§ **Exercise brief**:
State how many lines below hold the word "pentru". Give that number and no other text.

::::

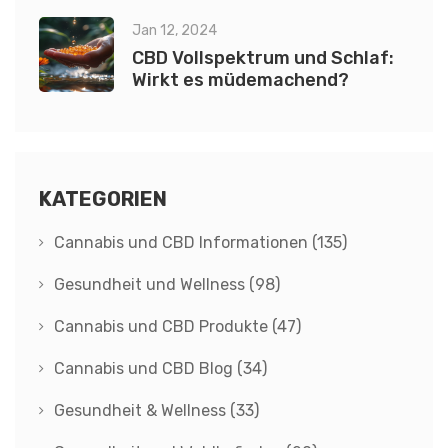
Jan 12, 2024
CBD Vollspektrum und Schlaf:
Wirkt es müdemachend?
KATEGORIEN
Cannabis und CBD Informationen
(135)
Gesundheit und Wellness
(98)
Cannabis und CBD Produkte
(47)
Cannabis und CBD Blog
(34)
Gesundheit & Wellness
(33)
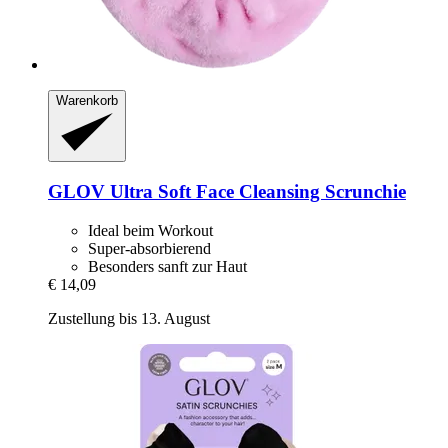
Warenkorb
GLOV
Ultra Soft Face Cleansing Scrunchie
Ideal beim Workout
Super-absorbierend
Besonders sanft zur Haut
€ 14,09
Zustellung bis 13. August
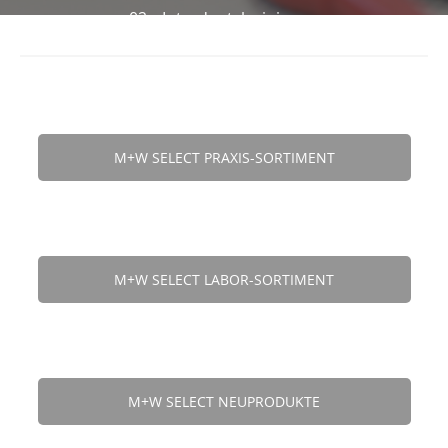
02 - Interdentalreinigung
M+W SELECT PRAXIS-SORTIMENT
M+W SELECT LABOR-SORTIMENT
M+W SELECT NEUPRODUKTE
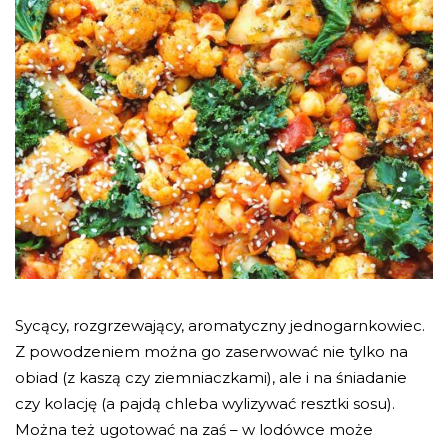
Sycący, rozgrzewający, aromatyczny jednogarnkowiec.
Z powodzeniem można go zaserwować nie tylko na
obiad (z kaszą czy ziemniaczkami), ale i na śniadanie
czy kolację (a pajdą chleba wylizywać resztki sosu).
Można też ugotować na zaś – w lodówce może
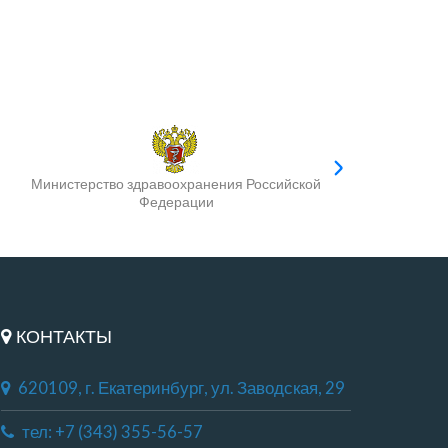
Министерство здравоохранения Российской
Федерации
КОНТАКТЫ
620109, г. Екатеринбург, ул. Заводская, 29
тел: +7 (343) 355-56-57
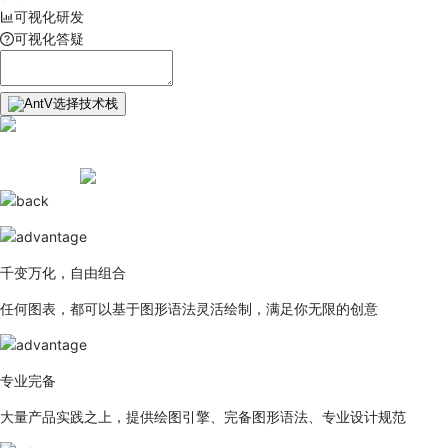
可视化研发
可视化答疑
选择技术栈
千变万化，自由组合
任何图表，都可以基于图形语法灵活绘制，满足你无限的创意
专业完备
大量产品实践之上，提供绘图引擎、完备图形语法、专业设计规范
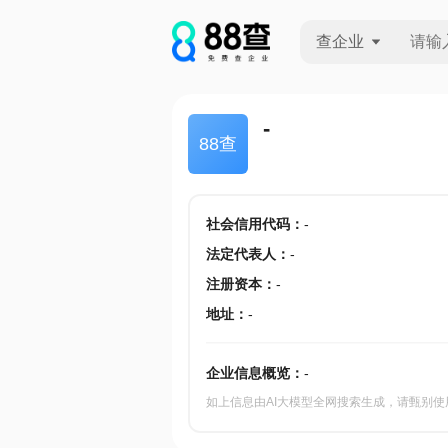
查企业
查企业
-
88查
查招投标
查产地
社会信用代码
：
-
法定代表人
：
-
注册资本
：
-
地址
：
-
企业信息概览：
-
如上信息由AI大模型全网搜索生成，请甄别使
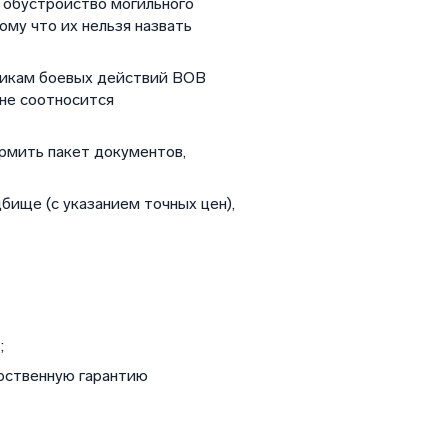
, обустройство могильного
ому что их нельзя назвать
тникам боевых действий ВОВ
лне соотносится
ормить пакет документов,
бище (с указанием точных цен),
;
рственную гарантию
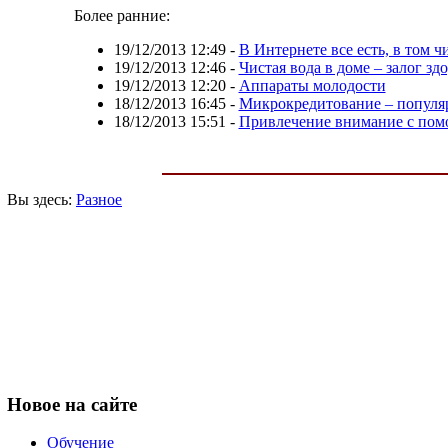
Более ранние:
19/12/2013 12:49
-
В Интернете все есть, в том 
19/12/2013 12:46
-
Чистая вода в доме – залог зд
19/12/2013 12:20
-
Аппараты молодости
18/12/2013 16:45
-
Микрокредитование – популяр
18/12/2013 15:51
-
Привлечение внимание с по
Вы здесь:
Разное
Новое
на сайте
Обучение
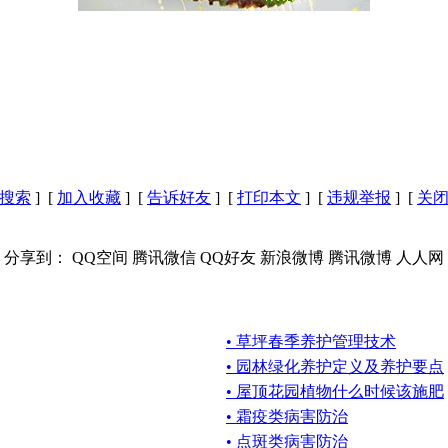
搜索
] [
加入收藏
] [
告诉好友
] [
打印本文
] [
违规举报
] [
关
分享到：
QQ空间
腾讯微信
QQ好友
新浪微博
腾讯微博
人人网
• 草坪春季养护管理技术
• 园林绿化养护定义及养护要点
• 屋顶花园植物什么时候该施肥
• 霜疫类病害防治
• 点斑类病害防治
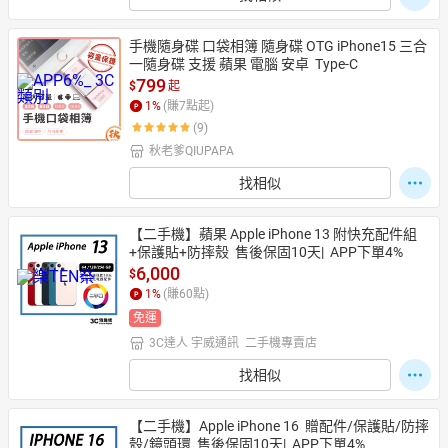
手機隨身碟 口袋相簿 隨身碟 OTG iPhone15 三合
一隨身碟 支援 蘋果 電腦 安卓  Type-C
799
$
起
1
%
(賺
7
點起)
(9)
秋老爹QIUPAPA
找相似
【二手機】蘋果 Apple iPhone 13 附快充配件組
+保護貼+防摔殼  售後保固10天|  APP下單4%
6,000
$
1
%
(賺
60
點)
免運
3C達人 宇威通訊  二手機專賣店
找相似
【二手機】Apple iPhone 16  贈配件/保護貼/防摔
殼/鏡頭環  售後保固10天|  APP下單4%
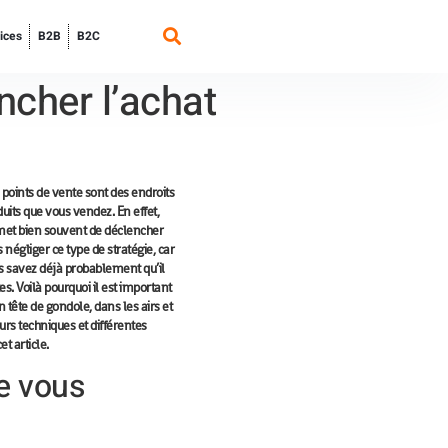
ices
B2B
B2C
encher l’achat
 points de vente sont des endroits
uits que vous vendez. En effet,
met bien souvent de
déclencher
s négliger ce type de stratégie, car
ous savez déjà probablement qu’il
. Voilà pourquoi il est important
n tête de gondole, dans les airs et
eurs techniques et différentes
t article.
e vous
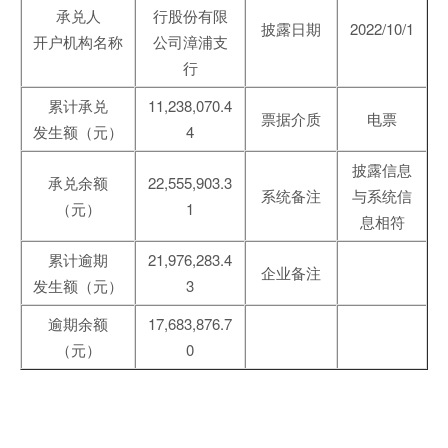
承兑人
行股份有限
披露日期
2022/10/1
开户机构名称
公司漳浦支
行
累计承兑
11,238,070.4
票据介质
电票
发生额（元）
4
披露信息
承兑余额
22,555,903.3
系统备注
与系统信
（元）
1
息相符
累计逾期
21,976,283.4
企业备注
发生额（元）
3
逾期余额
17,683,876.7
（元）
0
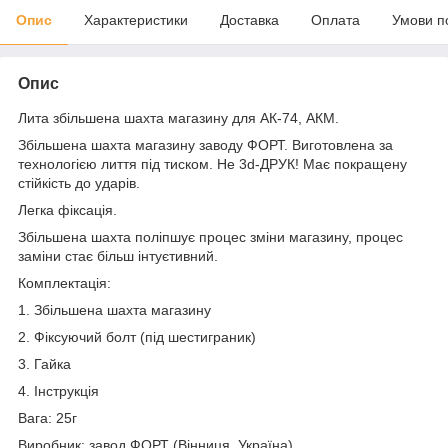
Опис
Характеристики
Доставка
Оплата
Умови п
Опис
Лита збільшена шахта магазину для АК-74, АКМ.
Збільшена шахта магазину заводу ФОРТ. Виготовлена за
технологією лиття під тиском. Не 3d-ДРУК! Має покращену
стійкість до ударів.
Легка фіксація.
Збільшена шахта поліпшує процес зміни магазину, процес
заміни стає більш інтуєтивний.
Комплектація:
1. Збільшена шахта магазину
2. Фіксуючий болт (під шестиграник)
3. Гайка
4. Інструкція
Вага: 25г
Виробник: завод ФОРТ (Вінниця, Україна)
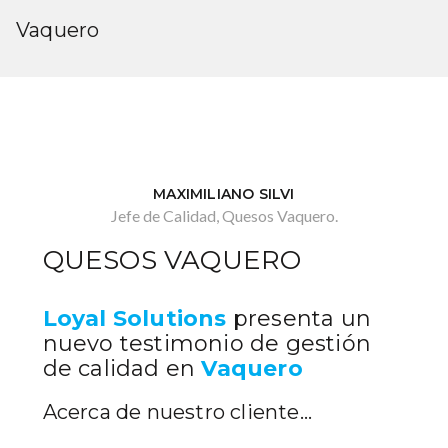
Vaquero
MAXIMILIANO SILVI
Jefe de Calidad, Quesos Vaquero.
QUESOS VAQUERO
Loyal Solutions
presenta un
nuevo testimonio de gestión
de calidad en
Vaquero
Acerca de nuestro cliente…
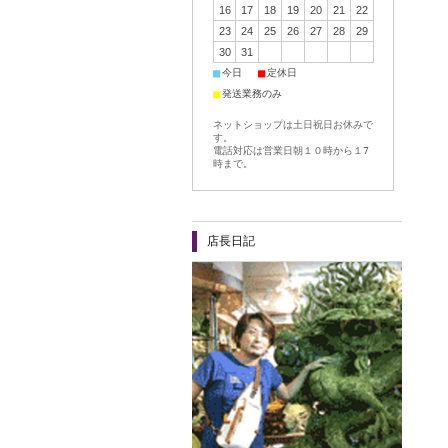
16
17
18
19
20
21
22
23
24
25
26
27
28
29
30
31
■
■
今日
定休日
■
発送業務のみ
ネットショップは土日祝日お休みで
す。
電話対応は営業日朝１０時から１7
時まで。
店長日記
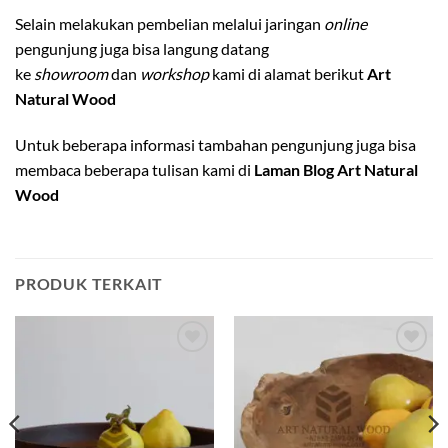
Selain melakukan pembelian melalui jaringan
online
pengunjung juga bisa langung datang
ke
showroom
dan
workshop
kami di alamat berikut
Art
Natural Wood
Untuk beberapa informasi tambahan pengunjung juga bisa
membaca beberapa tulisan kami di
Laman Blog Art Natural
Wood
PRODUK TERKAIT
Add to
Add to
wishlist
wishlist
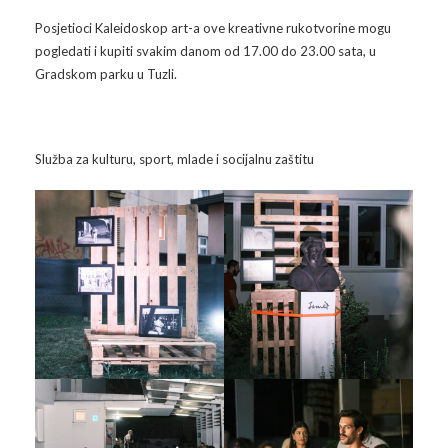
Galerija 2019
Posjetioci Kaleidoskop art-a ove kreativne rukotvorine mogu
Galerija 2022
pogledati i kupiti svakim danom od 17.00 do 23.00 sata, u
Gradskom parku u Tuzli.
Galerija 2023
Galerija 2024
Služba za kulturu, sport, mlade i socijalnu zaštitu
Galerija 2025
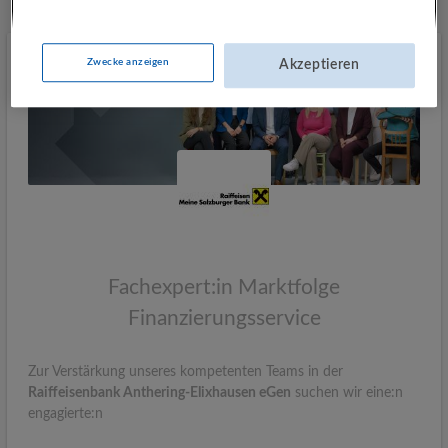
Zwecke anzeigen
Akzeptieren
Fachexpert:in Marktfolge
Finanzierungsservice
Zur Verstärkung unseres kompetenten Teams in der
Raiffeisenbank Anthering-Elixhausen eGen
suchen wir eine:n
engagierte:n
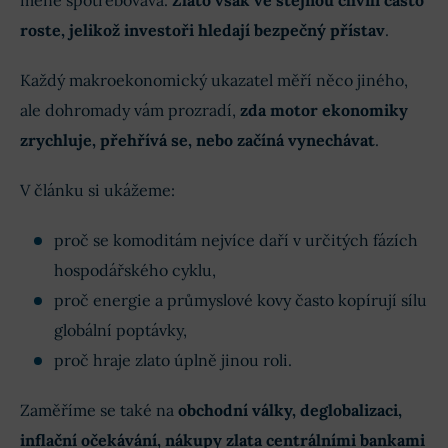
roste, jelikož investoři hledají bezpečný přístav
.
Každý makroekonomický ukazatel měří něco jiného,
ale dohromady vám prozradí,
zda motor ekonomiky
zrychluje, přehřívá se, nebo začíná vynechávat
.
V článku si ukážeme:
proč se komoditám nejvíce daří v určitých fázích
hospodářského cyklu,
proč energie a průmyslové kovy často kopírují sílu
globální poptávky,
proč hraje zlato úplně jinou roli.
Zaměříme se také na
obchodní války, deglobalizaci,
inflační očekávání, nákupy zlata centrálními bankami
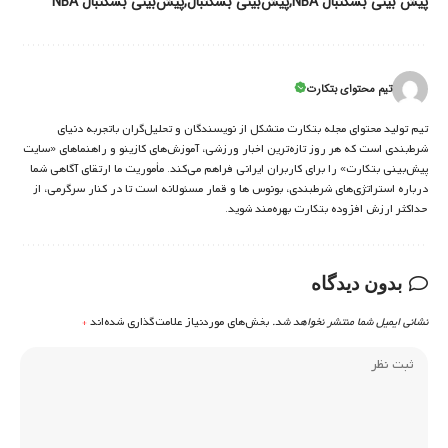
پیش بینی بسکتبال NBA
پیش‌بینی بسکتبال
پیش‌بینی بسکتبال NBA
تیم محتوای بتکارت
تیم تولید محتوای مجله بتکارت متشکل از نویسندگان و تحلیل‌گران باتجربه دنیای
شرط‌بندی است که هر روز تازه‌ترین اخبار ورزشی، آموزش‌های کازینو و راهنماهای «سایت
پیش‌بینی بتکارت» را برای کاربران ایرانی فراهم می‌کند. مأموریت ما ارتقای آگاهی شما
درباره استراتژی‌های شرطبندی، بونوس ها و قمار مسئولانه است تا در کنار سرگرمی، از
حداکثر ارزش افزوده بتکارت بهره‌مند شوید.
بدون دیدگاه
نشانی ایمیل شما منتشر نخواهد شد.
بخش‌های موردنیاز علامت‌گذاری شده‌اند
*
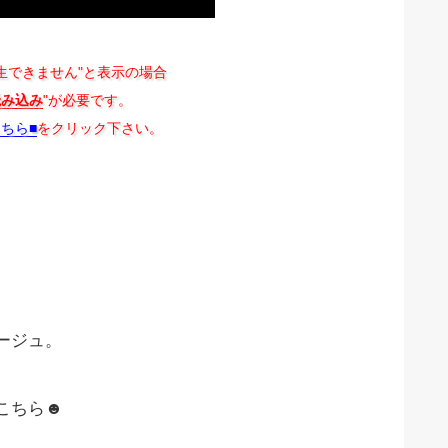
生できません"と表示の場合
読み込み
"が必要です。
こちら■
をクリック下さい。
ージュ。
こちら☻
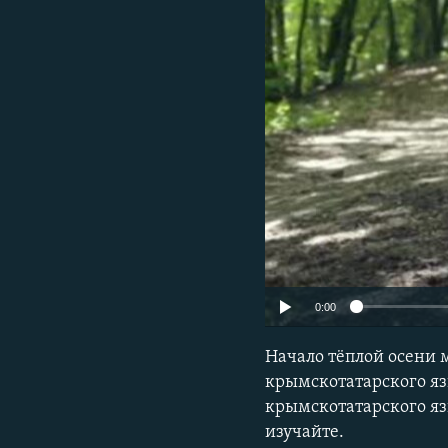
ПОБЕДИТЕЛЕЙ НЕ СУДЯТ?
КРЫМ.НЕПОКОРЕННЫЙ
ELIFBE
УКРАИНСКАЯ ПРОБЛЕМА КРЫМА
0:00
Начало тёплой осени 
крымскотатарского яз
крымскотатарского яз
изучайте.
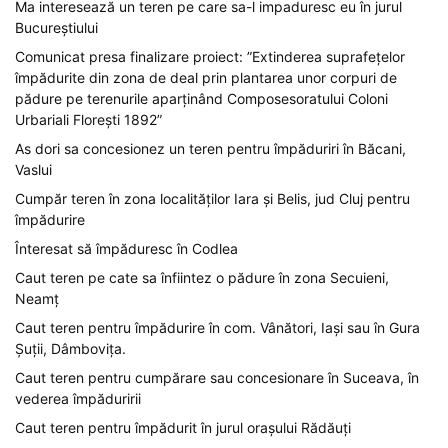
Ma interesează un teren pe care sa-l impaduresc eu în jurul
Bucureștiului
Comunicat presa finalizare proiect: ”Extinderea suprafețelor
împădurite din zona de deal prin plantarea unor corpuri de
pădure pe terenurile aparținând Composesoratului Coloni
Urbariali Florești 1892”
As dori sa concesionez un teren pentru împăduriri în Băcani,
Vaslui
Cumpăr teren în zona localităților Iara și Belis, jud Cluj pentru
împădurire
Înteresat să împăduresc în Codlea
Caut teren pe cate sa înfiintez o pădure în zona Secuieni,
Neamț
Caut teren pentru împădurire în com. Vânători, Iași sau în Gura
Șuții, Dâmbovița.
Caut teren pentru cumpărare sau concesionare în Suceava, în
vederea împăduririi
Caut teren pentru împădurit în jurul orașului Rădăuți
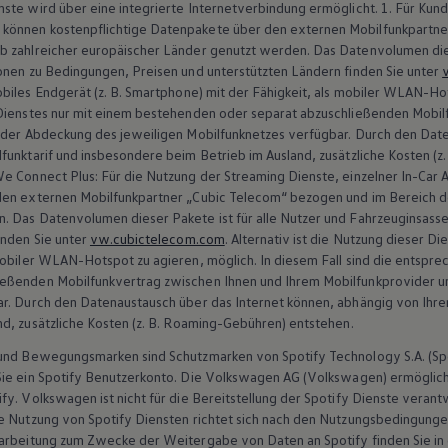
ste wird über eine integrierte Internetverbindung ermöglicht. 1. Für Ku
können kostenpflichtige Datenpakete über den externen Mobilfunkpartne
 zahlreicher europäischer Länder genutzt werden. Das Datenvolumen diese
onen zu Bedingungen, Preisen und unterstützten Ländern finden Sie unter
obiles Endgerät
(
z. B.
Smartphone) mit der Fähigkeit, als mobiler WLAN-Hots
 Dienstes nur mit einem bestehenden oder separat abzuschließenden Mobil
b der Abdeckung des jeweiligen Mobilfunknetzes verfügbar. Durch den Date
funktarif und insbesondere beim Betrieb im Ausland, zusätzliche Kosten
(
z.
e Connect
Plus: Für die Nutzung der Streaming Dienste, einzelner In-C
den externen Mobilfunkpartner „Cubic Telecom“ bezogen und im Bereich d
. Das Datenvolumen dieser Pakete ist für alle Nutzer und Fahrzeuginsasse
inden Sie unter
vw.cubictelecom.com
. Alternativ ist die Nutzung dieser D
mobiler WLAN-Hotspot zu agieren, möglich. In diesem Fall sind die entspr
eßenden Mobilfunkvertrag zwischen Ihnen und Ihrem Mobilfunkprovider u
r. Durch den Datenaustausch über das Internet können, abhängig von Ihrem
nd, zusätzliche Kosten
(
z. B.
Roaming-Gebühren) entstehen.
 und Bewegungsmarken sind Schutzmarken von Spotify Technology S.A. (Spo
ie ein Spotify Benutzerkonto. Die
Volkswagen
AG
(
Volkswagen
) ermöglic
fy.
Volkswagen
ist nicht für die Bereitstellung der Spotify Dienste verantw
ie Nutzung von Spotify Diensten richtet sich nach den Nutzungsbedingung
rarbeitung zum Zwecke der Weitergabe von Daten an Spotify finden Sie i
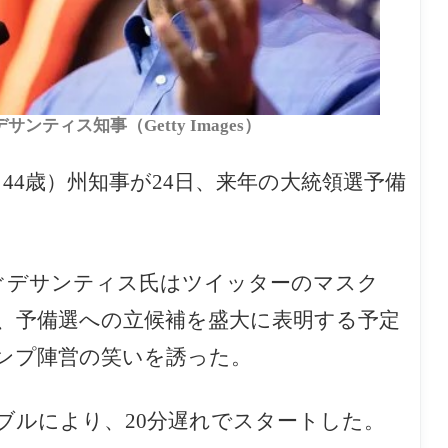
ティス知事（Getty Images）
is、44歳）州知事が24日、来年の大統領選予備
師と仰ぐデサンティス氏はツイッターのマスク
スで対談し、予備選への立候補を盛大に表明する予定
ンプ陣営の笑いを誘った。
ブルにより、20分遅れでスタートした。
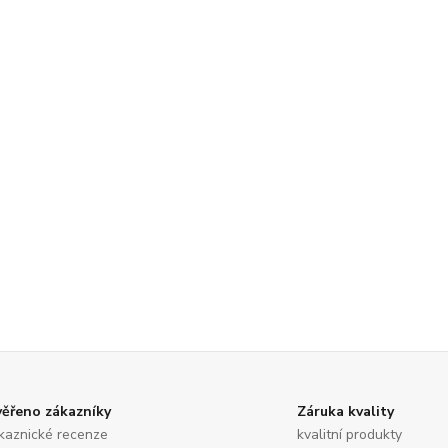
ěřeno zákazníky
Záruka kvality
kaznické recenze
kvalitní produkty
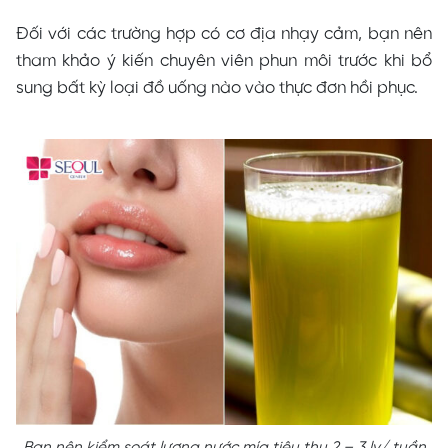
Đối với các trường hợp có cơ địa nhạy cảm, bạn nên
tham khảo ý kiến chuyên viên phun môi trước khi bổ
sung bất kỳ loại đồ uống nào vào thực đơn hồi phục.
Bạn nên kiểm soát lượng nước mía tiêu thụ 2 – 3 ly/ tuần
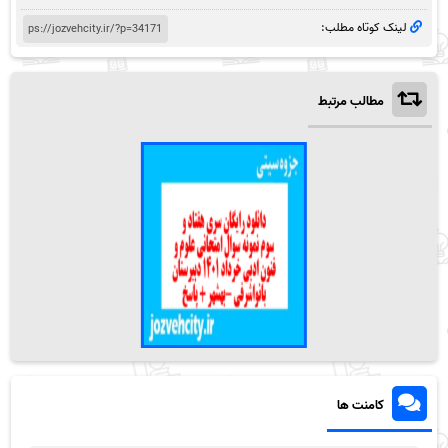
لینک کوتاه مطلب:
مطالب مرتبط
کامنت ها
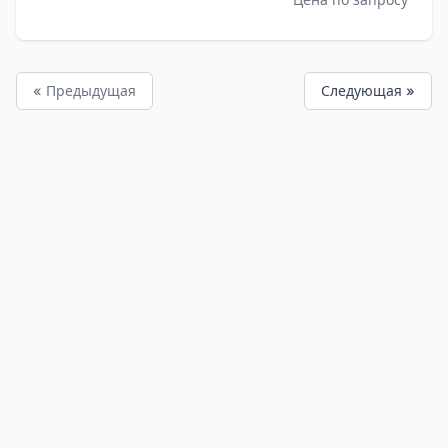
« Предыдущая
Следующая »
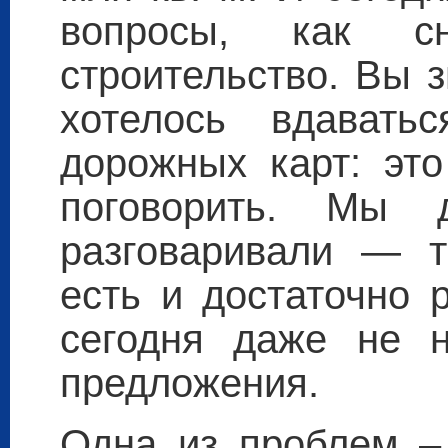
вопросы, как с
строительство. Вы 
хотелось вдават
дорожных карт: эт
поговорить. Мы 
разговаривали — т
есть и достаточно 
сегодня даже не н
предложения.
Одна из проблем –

::::

§ **Response to this task**:
5